Wouldn't you want to know the facts in Kaplan's shoes? Wouldn't you be interested in the long-term fiscal viability of the District? I know I would.Based on the offering document for the 2008 retirement system bonds, the $750 million raised by the effort was to be used for the following purposes:
- $314,929,662 to refinance debt being carried by DPS at an 8.5% interest rate
- $397,800,000 to fully fund the teacher's pension fund
- $37,270,318 for fees, escrow accounts, and the like
It's also interesting to wonder this: would the school board have approved the transaction had its members been told that DPS would lose $1.3 million in the 1st month of the deal? How about, based on interest rate trends and economic conditions related to the housing market, DPS was likely to lose money for the next 2 to 5 years? Bennet and Boasberg should have known both of these facts based on interest rates and the structure of the deal they had just arranged.
But the Board of Ed wasn't told either of these risks. What Bennet and Boasberg told Board members was that the deal would save the District $20 million per year and that money could be put back into the classroom. Bennet said the same thing to A Plus Denver a month later, while he was losing $1.3 million in the deal's 1st month.
Boasberg keeps saying it now.
To head off what the Denver Post called a "flap" after the press release was issued, Boasberg gave Board members a spreadsheet last Monday night during a school board working session. This spreadsheet reportedly answered questions asked by Boasberg's three "disgruntled" bosses. (Boasberg's words, not mine.)
Upon receipt, Board member Andrea Merida said to Boasberg, "We'll have to get back to about this. Your numbers aren't the same as ours."
Boasberg's spreadsheet does not include costs associated with DPS' interest rate swaps. It doesn't include the costs of the short-term purchase agreement executed by DPS when it couldn't sell its bonds. It doesn't include all the fees associated with just getting the deal off the ground.
Worst of all, the spreadsheet is predicated on DPS having refinanced $750 million dollars from an 8.5% interest rate to a 4.859% interest rate. Of course, we know that only $315 million in debt was actually refinanced, not $750 million.
Using the numbers Boasberg did provide in the spreadsheet, DPS has spent $55,950,147 to date on the 2008 transactions.

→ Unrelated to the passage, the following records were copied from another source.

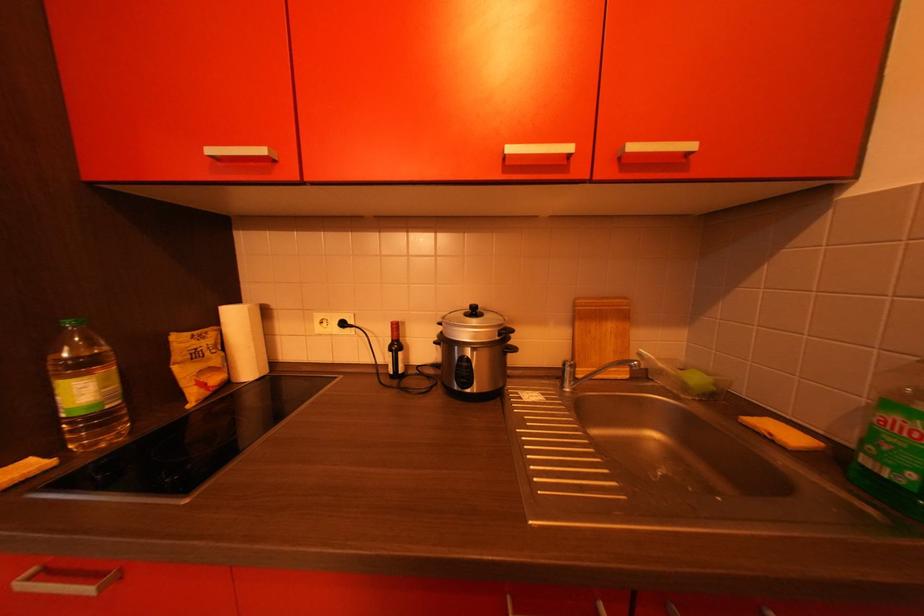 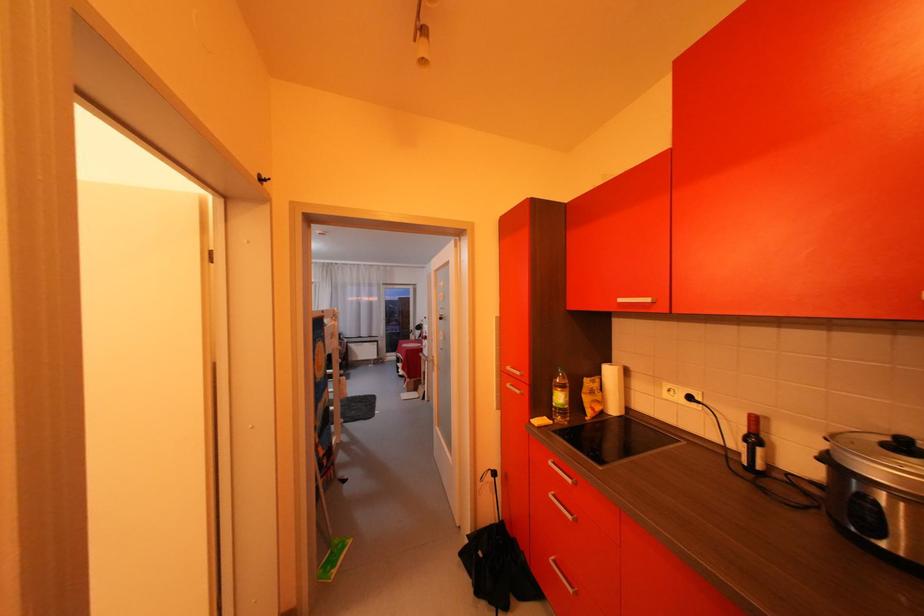 Locate, in the second image, the point that corresponds to (214,339) in the first image.

(605, 383) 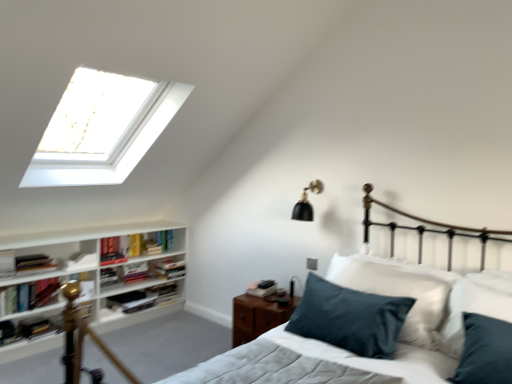 You are a GUI agent. You are given a task and a screenshot of the screen. Output one action in this format:
    pyautogui.click(x=<x>, y=<y>)
    Task: Click on the empty space that is ontop of wooden nightstand at lower right (from a real-world perspective)
    
    Given the screenshot: What is the action you would take?
    pyautogui.click(x=269, y=296) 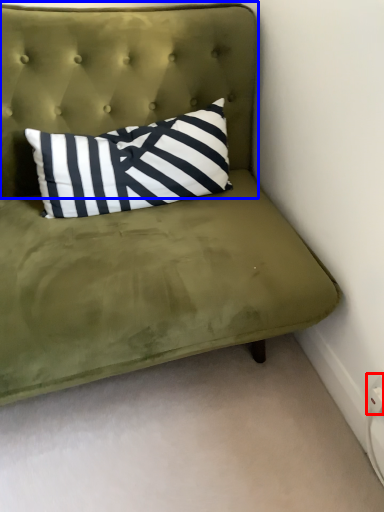 Question: Which object appears closest to the camera in this image, electric outlet (highlighted by a red box) or headboard (highlighted by a blue box)?

Choices:
 (A) electric outlet
 (B) headboard

Answer: (B) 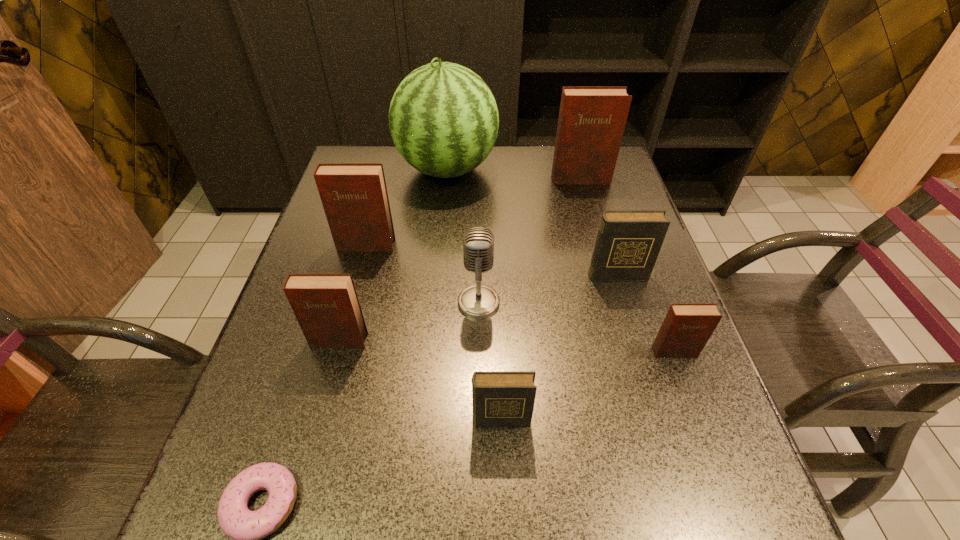 Where is `watermelon`? Image resolution: width=960 pixels, height=540 pixels. watermelon is located at coordinates (443, 118).

At what (x,y) coordinates should I click in order to perform the action: click on green watermelon. Please return your answer as a coordinate pair (x, y). This screenshot has width=960, height=540. Looking at the image, I should click on (443, 118).

Locate an element on the screen. This screenshot has width=960, height=540. the farthest reddish-brown diary is located at coordinates (592, 119).

The image size is (960, 540). In order to click on the tallest diary in this screenshot , I will do `click(592, 119)`.

Locate an element on the screen. This screenshot has height=540, width=960. the third nearest reddish-brown diary is located at coordinates (354, 196).

This screenshot has height=540, width=960. What are the coordinates of `the seventh nearest object` in the screenshot? It's located at (354, 196).

The height and width of the screenshot is (540, 960). What are the coordinates of `gray microphone` in the screenshot? It's located at (478, 301).

Image resolution: width=960 pixels, height=540 pixels. I want to click on the fifth farthest object, so click(478, 301).

At what (x,y) coordinates should I click in order to perform the action: click on the third biggest reddish-brown diary. Please return your answer as a coordinate pair (x, y). Image resolution: width=960 pixels, height=540 pixels. Looking at the image, I should click on (326, 306).

In order to click on the right dark diary in this screenshot , I will do `click(628, 242)`. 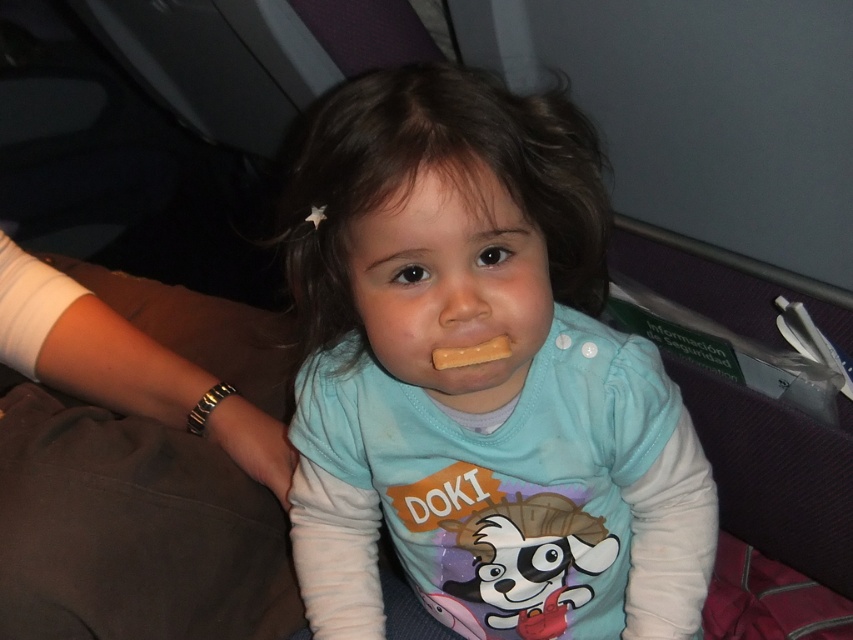 Question: Which object appears closest to the camera in this image?

Choices:
 (A) yellow matte stick at mouth
 (B) matte blue shirt at center

Answer: (B)

Question: Does matte blue shirt at center have a larger size compared to yellow matte stick at mouth?

Choices:
 (A) no
 (B) yes

Answer: (B)

Question: Which of the following is the farthest from the observer?

Choices:
 (A) (465, 362)
 (B) (560, 141)

Answer: (B)

Question: Which point is farther to the camera?

Choices:
 (A) (476, 353)
 (B) (601, 340)

Answer: (B)

Question: Can you confirm if matte blue shirt at center is positioned to the left of yellow matte stick at mouth?

Choices:
 (A) yes
 (B) no

Answer: (B)

Question: Is matte blue shirt at center above yellow matte stick at mouth?

Choices:
 (A) yes
 (B) no

Answer: (B)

The District has not saved $18 million, as Boasberg reported on AM 760 here in Denver last Friday.
This $56 million does not include what could be as much as $100 million in losses associated with interest rate swaps ($48 million), fees ($37 million reported in the bond offering document plus an estimated $18 million sent to the short-term purchase agreement party), or sundries associated with this, that, and the other thing.
Boasberg's response to these issues? "No, we refinanced $750 million."
That's what he told Kaplan and Merida after the March 18 school board meeting when asked about the discrepancy.
When Michael Bennet was hired as DPS superintendent, everyone said it was because Denver's schools needed Bennet's solid business experience and perspective. Bennet brought in a whole team of people from business. They sat in their offices counting beans, creating strategies, spinning news. Meanwhile, the CEO and his COO were playing poker with the public's money against the likes of JPMorgan.
Boasberg and Bennet are just like most other CEOs in America. It's not about what's good for the company or its customers, in this case the kids, teachers, and taxpayers of Denver. It's about making your money and moving on. If you're lucky, you get to play a few games along the way.
But then the accountants start asking for a reckoning. Now, for Tom Boasberg, it's about saving your own skin ... or the skin of your one-time boss who's now the junior senator from Colorado.